I didn’t mention anything about a small native village of less than four hundred people having a full-time uniformed sheriff with his own facility. I flicked my eyes to where he motioned, then brought them back to stare into his. I nodded, and then uttered my first words.

“Why am I here?” I asked. “There are Yupik on Little Diomede Island. They’re the majority of the population. Did you know that?” I inquired, poking like an anthropologist would. Arrogantly.

He replied: “We want him. He’s been thieving up and down these islands for most of the year. These are poor people. They have been violated, and they need the money those carvings bring in.”

At that, I put down my own cup, before attacking.

“Each one of these “poor” natives receive an income of nearly fifty thousand dollars a year, from the government and the state oil revenues. They must have terrific expenses, I mean, to be so poor.” I picked my coffee back up, as did he.

We smiled in unison.

I knew the price for ten carvings, and I figured that the native carvers were never going to see a dime, or the price would have been higher.

“You know,” he said, once he realized that I fully understood, “usually the cruise director handles the affairs of the ship. How come it’s shifted to you?”

It was a fair question, and an accurately uncomfortable one, so I dodged it.

“Our cruise director has developed a bit of an attitude problem, so here I am,” I said.

I pictured Benito sitting across from him, being hit up for thousands of dollars in outright extortion. The results would not have been pretty.

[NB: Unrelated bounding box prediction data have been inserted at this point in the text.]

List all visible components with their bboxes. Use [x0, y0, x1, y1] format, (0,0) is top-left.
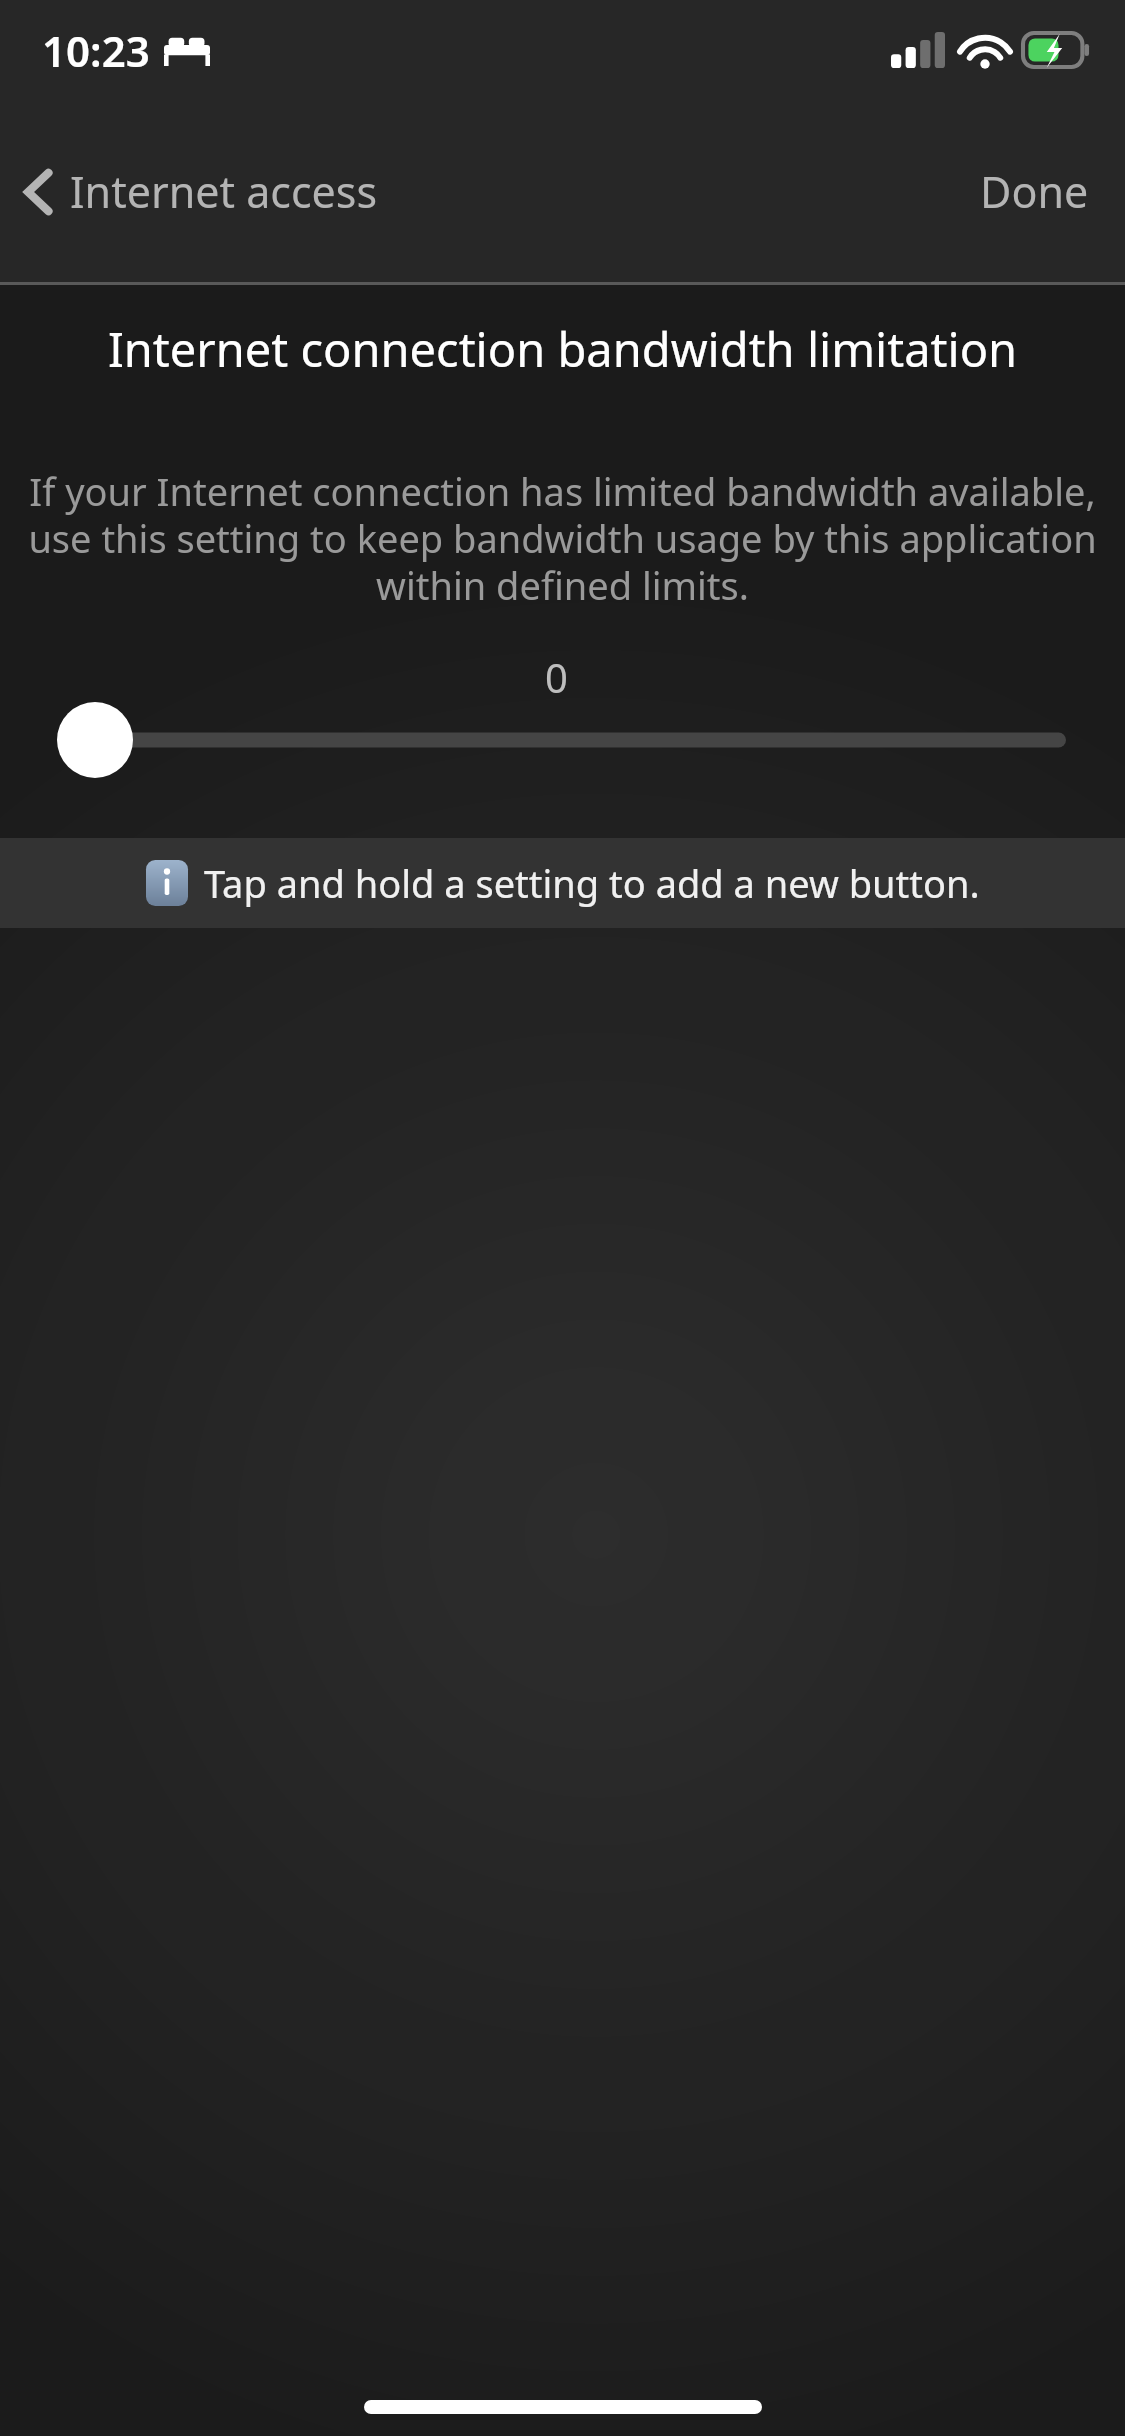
- staticText: Tap and hold a setting to add a new butt…: [204, 857, 980, 909]
- button[interactable]: Tap and hold a setting to add a new butt…: [0, 838, 1125, 928]
- staticText: 0: [545, 650, 568, 704]
- staticText: Internet connection bandwidth limitation: [28, 317, 1097, 381]
- button[interactable]: Done: [944, 146, 1125, 237]
- button[interactable]: Internet access: [0, 148, 396, 235]
- staticText: If your Internet connection has limited …: [16, 465, 1109, 611]
- staticText: Done: [980, 162, 1089, 221]
- staticText: Internet access: [70, 162, 378, 221]
- button[interactable]: Bandwidth limit slider: [0, 690, 1125, 790]
- staticText: 10:23: [42, 22, 150, 79]
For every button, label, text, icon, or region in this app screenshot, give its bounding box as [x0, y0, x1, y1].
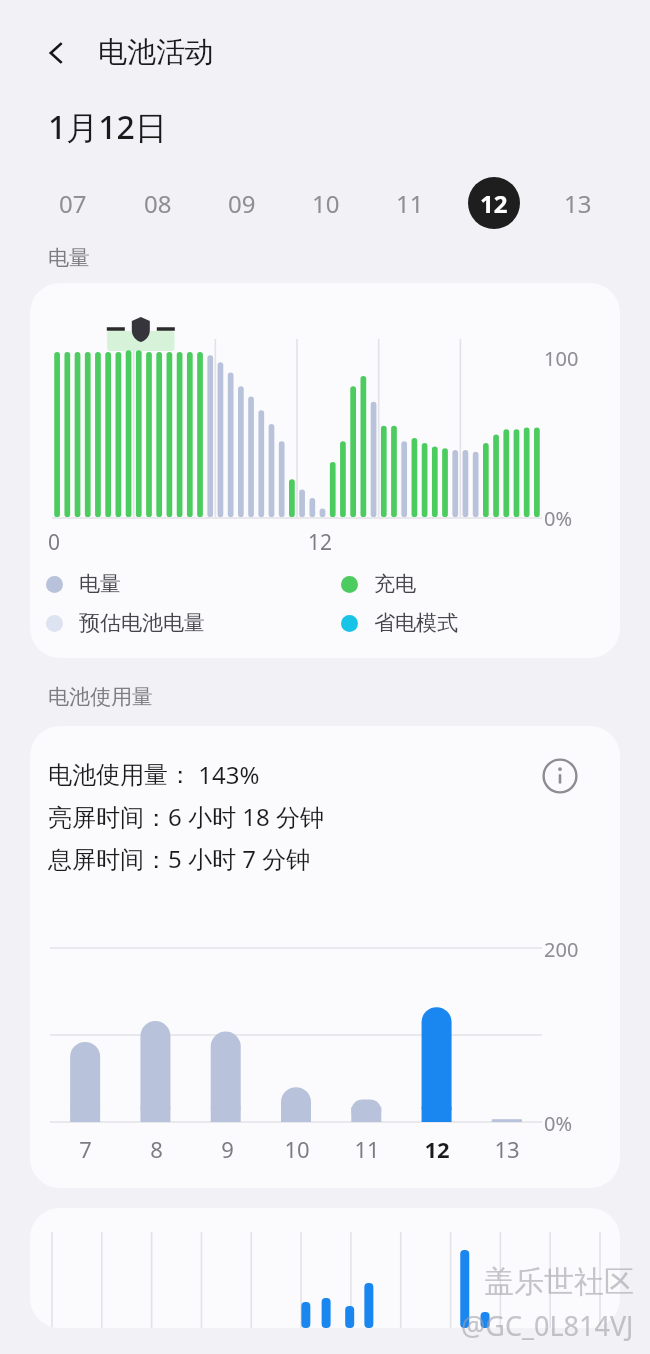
- staticText: 盖乐世社区: [484, 1263, 634, 1301]
- staticText: 200: [544, 936, 579, 963]
- staticText: 预估电池电量: [79, 610, 205, 636]
- button[interactable]: 09: [200, 175, 284, 231]
- button[interactable]: 07: [30, 175, 115, 231]
- staticText: @GC_0L814VJ: [461, 1307, 634, 1344]
- staticText: 电量: [79, 571, 121, 597]
- button[interactable]: 预估电池电量: [46, 610, 341, 636]
- staticText: 9: [221, 1134, 234, 1164]
- staticText: 07: [59, 187, 87, 220]
- staticText: 0%: [544, 1110, 573, 1137]
- button[interactable]: 10: [284, 175, 368, 231]
- staticText: 143%: [192, 758, 260, 791]
- staticText: 电池使用量：: [48, 760, 192, 790]
- button[interactable]: 省电模式: [341, 610, 620, 636]
- button[interactable]: 11: [368, 175, 452, 231]
- staticText: 13: [494, 1134, 520, 1164]
- button[interactable]: 13: [536, 175, 620, 231]
- button[interactable]: [30, 1208, 620, 1328]
- staticText: 息屏时间：5 小时 7 分钟: [48, 842, 311, 875]
- staticText: 1月12日: [48, 105, 167, 149]
- button[interactable]: 充电: [341, 571, 620, 597]
- button[interactable]: Back: [34, 30, 80, 76]
- staticText: 09: [228, 187, 256, 220]
- button[interactable]: 电池使用量：: [30, 726, 620, 1188]
- staticText: 电池活动: [98, 34, 214, 71]
- staticText: 08: [144, 187, 172, 220]
- staticText: 11: [354, 1134, 380, 1164]
- staticText: 省电模式: [374, 610, 458, 636]
- staticText: 10: [284, 1134, 310, 1164]
- staticText: 12: [424, 1134, 450, 1164]
- staticText: 12: [480, 187, 508, 220]
- staticText: 12: [308, 528, 333, 557]
- staticText: 11: [396, 187, 424, 220]
- staticText: 充电: [374, 571, 416, 597]
- staticText: 电量: [48, 245, 90, 271]
- staticText: 亮屏时间：6 小时 18 分钟: [48, 800, 324, 833]
- staticText: 7: [79, 1134, 92, 1164]
- button[interactable]: Information: [534, 750, 586, 802]
- staticText: 电池使用量: [48, 684, 153, 710]
- staticText: 100: [544, 345, 579, 372]
- button[interactable]: 100: [30, 283, 620, 658]
- button[interactable]: 12: [452, 175, 536, 231]
- staticText: 13: [564, 187, 592, 220]
- staticText: 8: [150, 1134, 163, 1164]
- staticText: 0%: [544, 505, 573, 532]
- staticText: 10: [312, 187, 340, 220]
- button[interactable]: 电量: [46, 571, 341, 597]
- staticText: 0: [48, 528, 61, 557]
- button[interactable]: 08: [115, 175, 200, 231]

“I need to get back to the ship for supplies,” I announced, standing up.

“I have your word?” he said, holding out his hand.

I perplexed over what he had heard that allowed him to trust me, before I answered.

“You have.” I told him and took his hand.

He then reached for a portable radio on the bookcase behind him.

“One to the Zodiacs,” he said, then put it down.

He motioned me to the door, through which I heard the banshee wail of one of the ATV’s pulling up outside.

I rode with Filipe out to the World Discoverer. Nobody bothered to ask what I was doing. The passengers and crew were running around Gambell proper, like large doubled ants aboard the nasty buzzing ATV’s. I had uncharacteristically locked my cabin when I had gone ashore. I unlocked it, and stepped inside, breaking a length of thread which had been run from my bunk to the small dresser. I leaped backwards when I felt the pressure, but it was too late. The thread tripped the ‘on’ selector to a box CD player. A song began to play. I sat on the bunk to recover from the rush of adrenalin that had flashed into my system, and to think. The song was a Johnny Cash tune about a man going around taking names. What was its significance? Was it Botany Bay who had left it for me? It had to be his humor. I hoped so, anyway. I also thought about the chain of ‘smoke signals’ that ran up and down among the island tribes. They knew about the doctor. They knew something about me. They knew about the money. What else did they know, and what kind of problems could I expect when I tried to come home from the mission? I clicked the CD player off after the song had played, curious about what else was on the disk, but not wanting to deal with it just then.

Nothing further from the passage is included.